The symplasmic communication between plant cells consists in the presence and functionality of PDs between neighbouring cells26,44,45. It is well documented that the process of plant cell differentiation depends, among others, on the symplasmic isolation or limitation in the symplasmic connection of cells25,26,46. It has been postulated that before beginning the differentiation programmes, cells or groups of cells restrict the symplasmic communication with the neighbourhood20,26,45,47. The correlation between symplasmic communication and root development suggests that the specification of cell fate and organ root formation depends on the movement of signals through the PDs20,30. It has been shown that symplasmic communication/isolation is critical for the initiating and positioning of the lateral roots meristems in Arabidopsis46. In the case of hair and non-hair cells differentiation, it was shown that the transcription of one-repeat Mybs (the gene family that is involved in root epidermal patterning) was found to predominately occur in the non-hair cells and that the proteins appear to move through the PDs and accumulate in the root hair cells38,48. The studies on the effects of nutrient scarcity and excess on symplasmic signaling in the Arabidopsis root revealed that changes in PDs permeability differ depending on nutrient stress. Reduction in the movement through PDs and in the root growth was observed in iron excess, whereas copper excess caused increase in PD permeability. These findings were correlated with decreases or increases in the levels of callose which regulate cell-to-cell connectivity49. These results showed that the response related to symplasmic signaling to different abiotic stress can vary depending on the dose and stress factor. Our results confirm this finding since AuNPs caused increase of movement through PD which is not a common response. This can be associated with changes in activities of callose synthases and β-1,3-glucanases which regulate callose deposition.

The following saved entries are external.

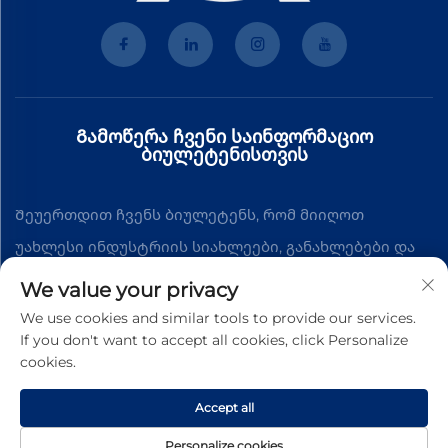
Გამოწერა ჩვენი საინფორმაციო
ბიულეტენისთვის
Შეუერთდით ჩვენს ბიულეტენს, რომ მიიღოთ
უახლესი ინდუსტრიის სიახლეები, განახლებები და
შეხედულებები ჩვენი გუნდისგან.
We value your privacy
We use cookies and similar tools to provide our services.
If you don't want to accept all cookies, click Personalize
Გამოწერა
cookies.
Accept all
Ავტორის უფლებები © 2026 გუანჯჟოუ ტუოდე ქიმიური
ტექნოლოგიის კომპანიის ლტდ. ყველა უფლება დაცულია
Personalize cookies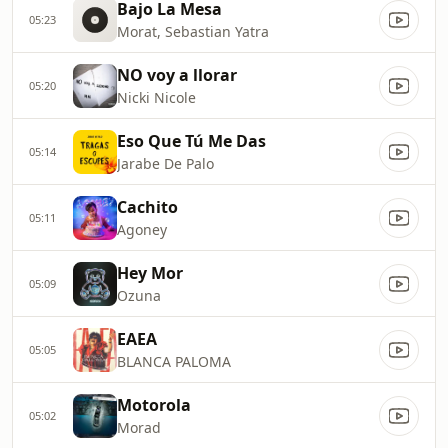
Bajo La Mesa
05:23
Morat, Sebastian Yatra
NO voy a llorar
05:20
Nicki Nicole
Eso Que Tú Me Das
05:14
Jarabe De Palo
Cachito
05:11
Agoney
Hey Mor
05:09
Ozuna
EAEA
05:05
BLANCA PALOMA
Motorola
05:02
Morad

The only information about the involvement of symplasmic communication in rhizodermal cell differentiation comes from an analysis between the epidermal cells of Hordeum vulgare L., ‘Karat’, which have a normal root hair development, and two hairless mutants31. The results that were obtained indicated that symplasmic communication was limited during root hair differentiation in the parental variety, whereas the epidermal cells in the root hairless mutants were still symplasmically connected. This implies that in the hairless mutants, the lack of the limitation of symplasmic communication was correlated with the mutant phenotype. The results presented here indicate that the rhizodermal patterning into hair and non-hair cells can be changed by AuNPs. The development of a hairless phenotype may result from disorders and changes in symplasmic communication that block the differentiation of root hair cells. Certainly, this hypothesis must be verified for other species, other types of root epidermis patterning and other NPs. It is worth mentioning that hair cells were also not detected in Lolium multiflorum roots that had been treated with AgNPs50.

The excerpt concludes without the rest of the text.